Seit dem 8. Mai 2015 kann das staatliche Unternehmen Ukrtransnafta keine Zahlungen mehr leisten, da seine Konten von Ihor Kolomoiskys PrivatBank eingefroren wurden. Dies geht aus einem Brief des amtierenden CEO von Ukrtransnafta, Roman Sydorak, an die NBU-Gouverneurin Valeria Gontareva hervor. Dies berichtete Interfax Ukraine unter Berufung auf einen veröffentlichten Brief von Naftogaz of Ukraine.
Wie Sidorak schrieb, habe die Privat Bank eine Abwicklung unmöglich gemacht und die Geschäftstätigkeit von Ukrtransnafta vollständig blockiert. Aufgrund der Maßnahmen von Kolomoiskys Bank ist Ukrtransnafta außerdem nicht in der Lage, 50 Millionen UAH an Öltransportgebühren an den Staatshaushalt zu überweisen.
Ukrtransnafta behauptet, der PrivatBank alle notwendigen Dokumente zur Aktivierung der neuen Karten zur Verfügung gestellt zu haben.
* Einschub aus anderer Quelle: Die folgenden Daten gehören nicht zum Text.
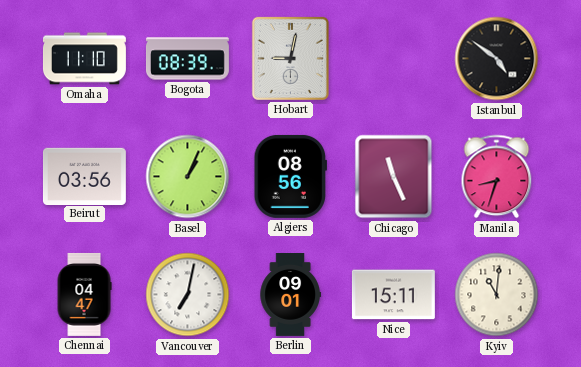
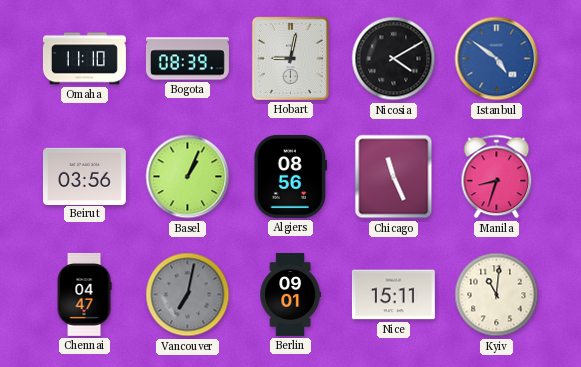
Nicosia: none -> 4:10
Istanbul dial: black -> blue
Vancouver dial: white -> grey
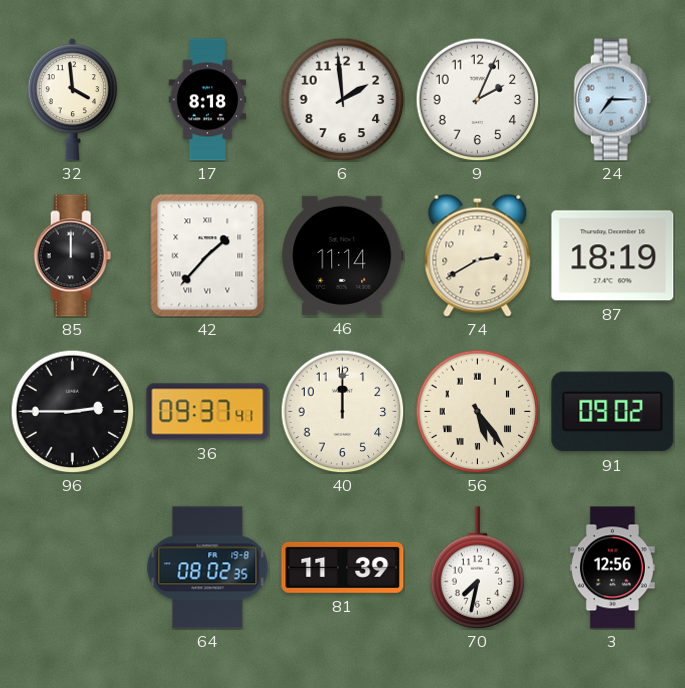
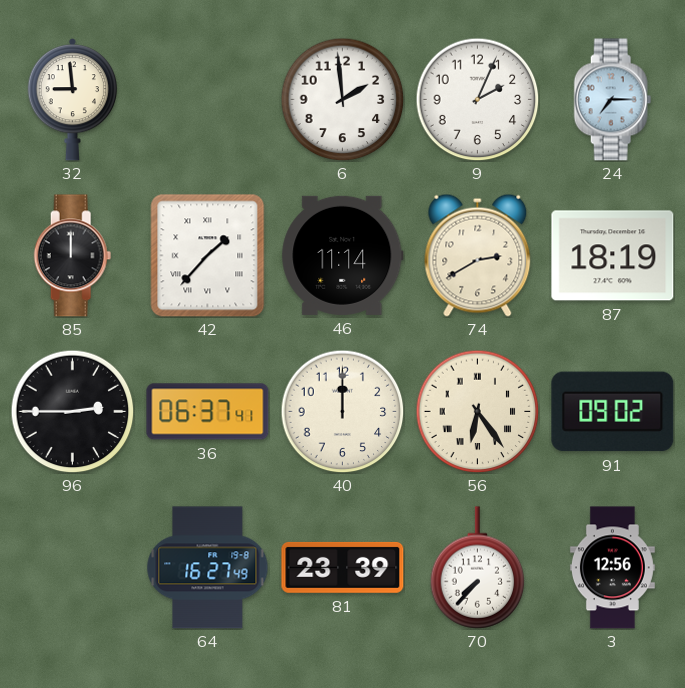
32: 3:59 -> 8:59
17: 8:18 -> none
36: 09:37 -> 06:37
56: 5:24 -> 6:24
64: 08:02 -> 16:27
81: 11:39 -> 23:39
70: 7:32 -> 7:37
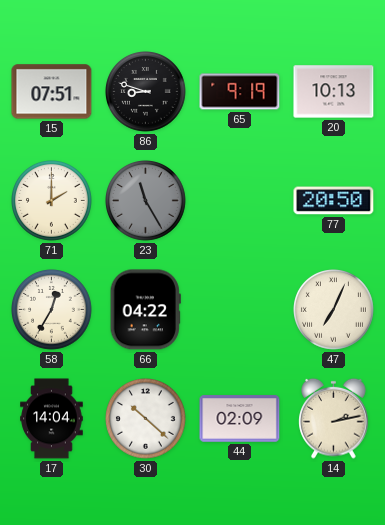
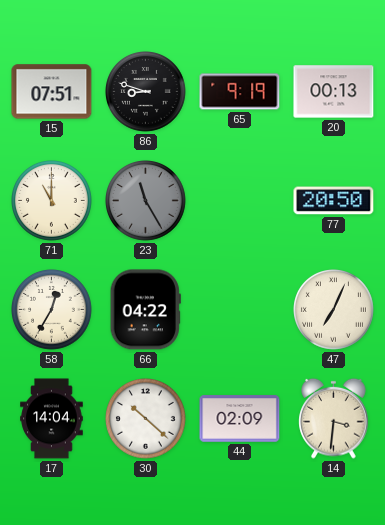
20: 10:13 -> 00:13
71: 2:00 -> 11:00
14: 2:13 -> 3:31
Die Konten sind derzeit jedoch gesperrt, und es sind keine Transaktionen möglich.
Das Finanzinstitut von Igor Kolomoisky erklärte seinerseits, dass Ukrtransnafta keine formellen Beschwerden gegen sie eingereicht habe. Der Pressedienst der PrivatBank teilte außerdem mit, dass die Bank alle Anweisungen des neuen Chefs von Ukrtransnafta erfüllen werde, nachdem die erforderlichen Verfahren zur Überprüfung seiner Befugnisse und zur Vorlage von Unterschriftenproben abgeschlossen seien.
Experten zufolge handelt es sich bei den Aktionen der PrivatBank lediglich um Kolomoiskys Rachefeldzug gegen den neuen Vorstand des Staatskonzerns Ukrtransnafta.
Zur Erinnerung: Kolomoiskys Mitarbeiter, die ehemaligen Mitglieder des Aufsichtsrats des Unternehmens, Natalia Parakhonyak und Oleksandr Lazorko, wurden aus ihren Positionen entfernt.